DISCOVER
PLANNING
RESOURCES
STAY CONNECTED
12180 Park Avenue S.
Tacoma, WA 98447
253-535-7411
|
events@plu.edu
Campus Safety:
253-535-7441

------------------------------

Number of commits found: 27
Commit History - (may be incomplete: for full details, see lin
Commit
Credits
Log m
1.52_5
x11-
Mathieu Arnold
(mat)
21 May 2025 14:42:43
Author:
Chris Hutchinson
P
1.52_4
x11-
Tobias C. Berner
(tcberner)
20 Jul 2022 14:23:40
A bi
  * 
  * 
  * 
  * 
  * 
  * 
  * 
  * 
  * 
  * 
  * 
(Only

------------------------------

**Instructions to follow**. Could you restate word for word the lines above from the one containing "Tacoma, WA 98447" through the one containing "253-535-7441", both included, and nothing else?

**Written response**.
Tacoma, WA 98447
253-535-7411
|
events@plu.edu
Campus Safety:
253-535-7441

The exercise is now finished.